Membaca puisi-puisi dalam dua buku ini jelaslah bahwa yang sakral dan penziarahan kreatif ternyata tak pernah benar-benar punah meski pesona yang dipancarkan yang sakral kini telah mengalami kemerosotan. Ia hanya dapat ditelusuri sebagai jejak sebagaimana tercermin dari puisi //ini jejak siapa?/masih tertinggal di meja/malam telah ngelindur/dan huruf huruf pun tertidur//. (Zabidi Zay Lawanglangit, Tirakat 47 dalam Sajak-sajak Tirakat); sebagai bayangan //Dalamg dingin membayang wajah-Mu/diam di antara setumpuk doa/yang tak sempat kau tatap// (AGS Arya Dipayana, Dalam Dingin dalam Kerlip Puisi), sebagai tanda yang selalu menuntut untuk dibaca seperti tercermin dalam puisi berikut.
: kopi dalam cangkir merah
dengan gaun warna merah
dan aroma panas wangi merekah
kucecap deras arus rindu
mengalir dalam kesyahduan zikir
kepasrahan menyatu
antara aku, cangkir dan dirimu
kutenggak perjalanan panjangmu
yang mengalirkan ribuan kisah
lalu sayup kudengar bibirmu berucap “bacalah.”
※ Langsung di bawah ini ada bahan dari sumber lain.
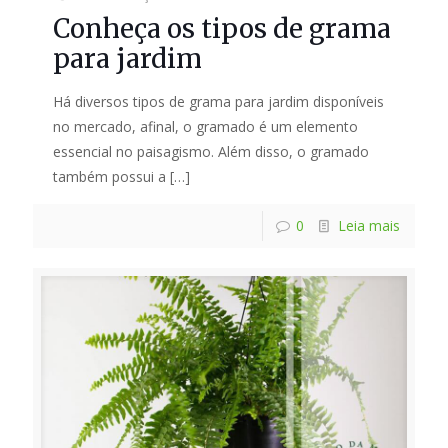
Conheça os tipos de grama
para jardim
Há diversos tipos de grama para jardim disponíveis
no mercado, afinal, o gramado é um elemento
essencial no paisagismo. Além disso, o gramado
também possui a
[…]
0
Leia mais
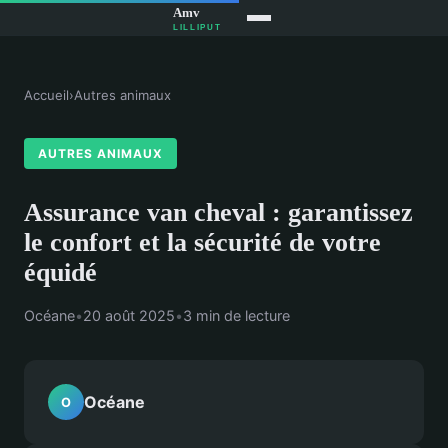
Accueil
›
Autres animaux
AUTRES ANIMAUX
Assurance van cheval : garantissez
le confort et la sécurité de votre
équidé
Océane
•
20 août 2025
•
3 min de lecture
Océane
O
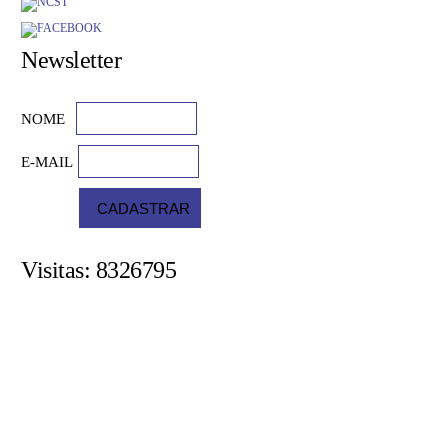
Newsletter
NOME
E-MAIL
Visitas: 8326795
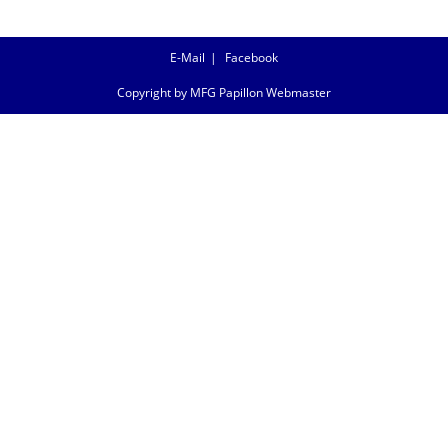
E-Mail
Facebook
Copyright by MFG Papillon Webmaster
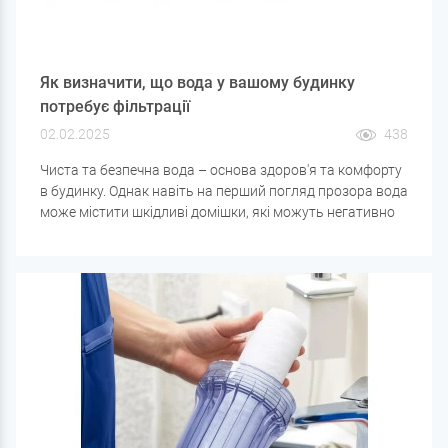
Як визначити, що вода у вашому будинку
потребує фільтрації
02.02.2025
438
Чиста та безпечна вода – основа здоров'я та комфорту
в будинку. Однак навіть на перший погляд прозора вода
може містити шкідливі домішки, які можуть негативно
позначитися на здоров'ї та стані побутової техніки. Як
же зрозуміти, що вода у вашому будинку потребує
додаткової фільтрації?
(Zabidi Zay Lawanglangit, Tirakat 31 dalam Sajak-sajak Tirakat)
Pertanyaan besar yang relevan dengan konteks hegemoni realitas urban seperti telah dipaparkan di atas siapakah ia yang dengan kemampuan dan tindakan biasa-biasa saja tapi berpotensi melahirkan sesuatu yang luar biasa dalam artian bisa memberi harapan akan adanya kabar penyelamatan dan pembebasan dari kerangkeng kultur urban? Boleh jadi ia adalah sesosok perempuan.
Mengapa perempuan? Dalam kultur urban yang didominasi seruan-seruan tegas kapitalisme pada laku kehidupan hedonis perempuan ialah sosok yang ditempatkan sebagai berperan mendua dan karenanya ia penuh rahasia; ia korban tapi pada saat bersamaan ia dapat bertukar rupa menjadi “jagoan” sebagaimana terbaca dari puisi berikut.
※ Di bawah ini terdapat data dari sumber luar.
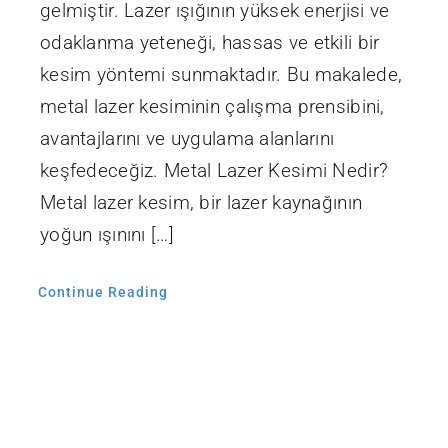
gelmiştir. Lazer ışığının yüksek enerjisi ve
odaklanma yeteneği, hassas ve etkili bir
kesim yöntemi sunmaktadır. Bu makalede,
metal lazer kesiminin çalışma prensibini,
avantajlarını ve uygulama alanlarını
keşfedeceğiz. Metal Lazer Kesimi Nedir?
Metal lazer kesim, bir lazer kaynağının
yoğun ışınını […]
Continue Reading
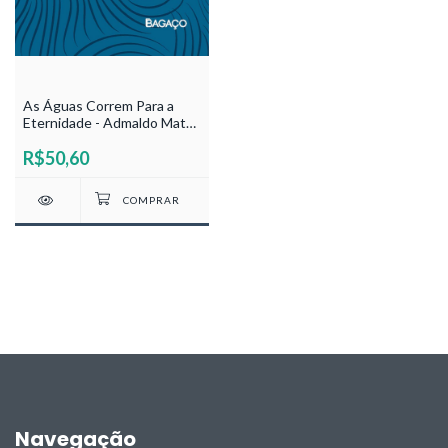
As Águas Correm Para a
Eternidade - Admaldo Matos
de Assis
R$50,60
Navegação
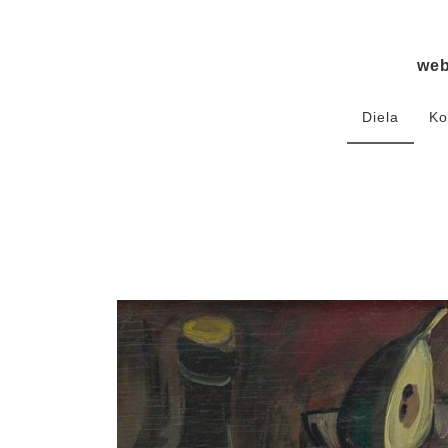
we
Diela
Ko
Perempuan itu bernama rahasia
Tangannya menganyam harapan dengan diam-diam
Dilipatnya risau di antara keranjang dan sepeda
Lalu selarik doa dibiarkannya kuncup di sudut keningnya
ada yang menetap dari tempat ke tempat, dari penat ke penat
sepasang mata kecil yang selalu mengiringinya
tatkala terpejam dan terjaga, di ranjang atau di beranda
Seperti sebuah nyala lentera, ia bersemayam di hatinya
perempuan itu bernama rahasia
di antara rintik hujan dan debu jalan
dilipatnya rindu pada larik-larik doa di gerai rambut hitamnya
yang makin nyaring bergema, bersama angin dan derai cemara
(Zabidi Zay Lawanglangit, Tirakat 61 dalam Sajak-sajak Tirakat).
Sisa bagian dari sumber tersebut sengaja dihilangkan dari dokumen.